Recorded information ::

▽

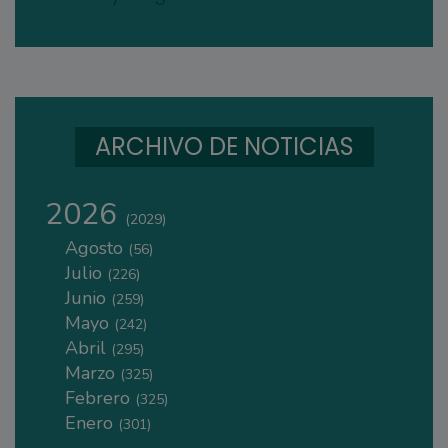
ARCHIVO DE NOTICIAS
2026
(2029)
Agosto
(56)
Julio
(226)
Junio
(259)
Mayo
(242)
Abril
(295)
Marzo
(325)
Febrero
(325)
Enero
(301)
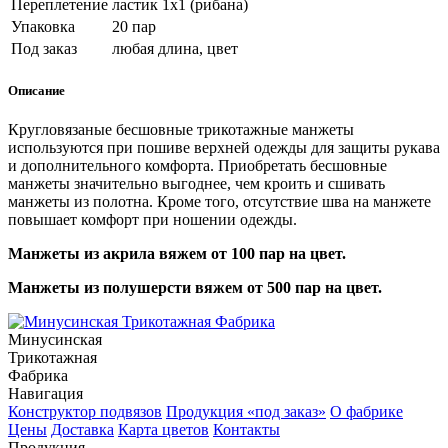
Переплетение
ластик 1х1 (рибана)
Упаковка
20 пар
Под заказ
любая длина, цвет
Описание
Кругловязаные бесшовные трикотажные манжеты
используются при пошиве верхней одежды для защиты рукава
и дополнительного комфорта.
Приобретать бесшовные
манжеты значительно выгоднее, чем кроить и сшивать
манжеты из полотна. Кроме того, отсутствие шва на манжете
повышает комфорт при ношении одежды.
Манжеты из акрила вяжем от 100 пар на цвет.
Манжеты из полушерсти вяжем от 500 пар на цвет.
Минусинская
Трикотажная
Фабрика
Навигация
Конструктор подвязов
Продукция «под заказ»
О фабрике
Цены
Доставка
Карта цветов
Контакты
Продукция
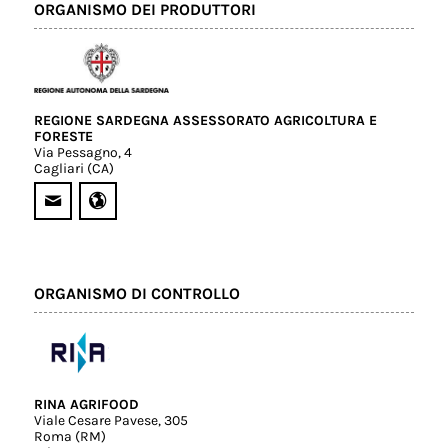
ORGANISMO DEI PRODUTTORI
REGIONE SARDEGNA ASSESSORATO AGRICOLTURA E
FORESTE
Via Pessagno, 4
Cagliari (CA)
ORGANISMO DI CONTROLLO
RINA AGRIFOOD
Viale Cesare Pavese, 305
Roma (RM)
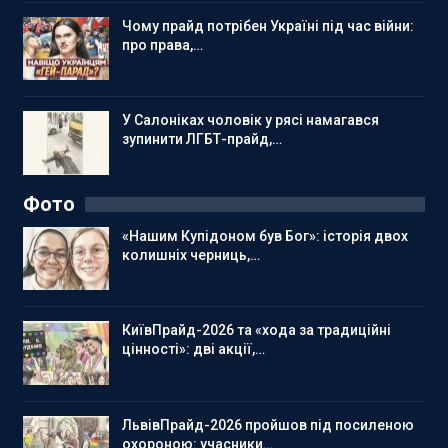
Чому прайд потрібен Україні під час війни:
про права,…
У Салоніках чоловік у рясі намагався
зупинити ЛГБТ-прайд,…
Фото
«Нашим Купідоном був Бог»: історія двох
колишніх черниць,…
КиївПрайд-2026 та «хода за традиційні
цінності»: дві акції,…
ЛьвівПрайд-2026 пройшов під посиленою
охороною: учасники…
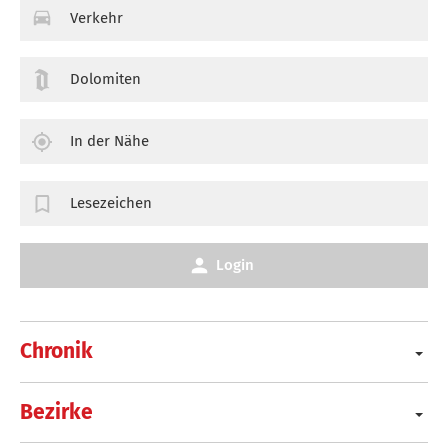
Verkehr
Dolomiten
In der Nähe
Lesezeichen
Login
Chronik
Bezirke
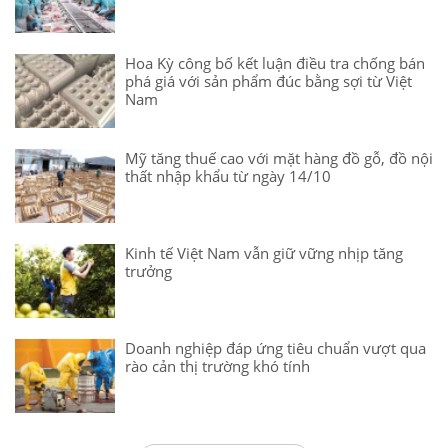
Hoa Kỳ công bố kết luận điều tra chống bán
phá giá với sản phẩm đúc bằng sợi từ Việt
Nam
Mỹ tăng thuế cao với mặt hàng đồ gỗ, đồ nội
thất nhập khẩu từ ngày 14/10
Kinh tế Việt Nam vẫn giữ vững nhịp tăng
trưởng
Doanh nghiệp đáp ứng tiêu chuẩn vượt qua
rào cản thị trường khó tính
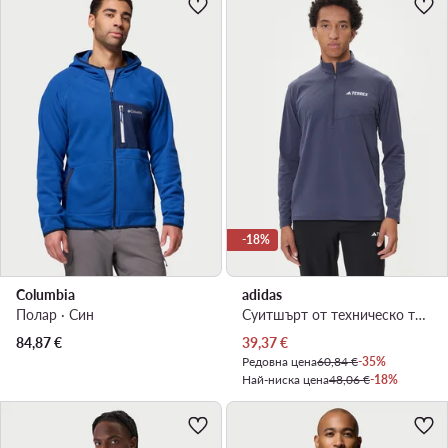
-18%
Columbia
adidas
Полар · Син
Суитшърт от техническо трико · Син
Актуална цена
84,87
€
39,37
€
Редовна цена
60,84 €
-35%
Най-ниска цена
48,06 €
-18%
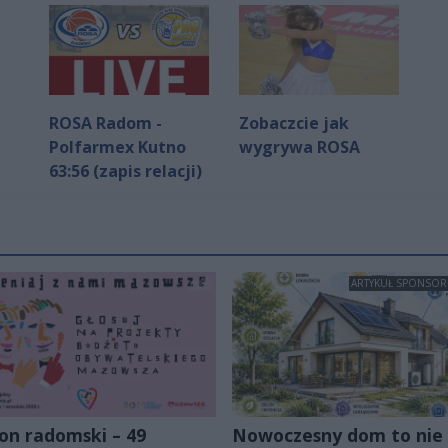
ROSA Radom -
Zobaczcie jak
Polfarmex Kutno
wygrywa ROSA
63:56 (zapis relacji)
ARTYKUŁ SPONSO
on radomski – 49
Nowoczesny dom to nie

△

Task instructions :: Count the lines in the records above that contain the word "Việt", and reply with that number alone.

Your response :: 2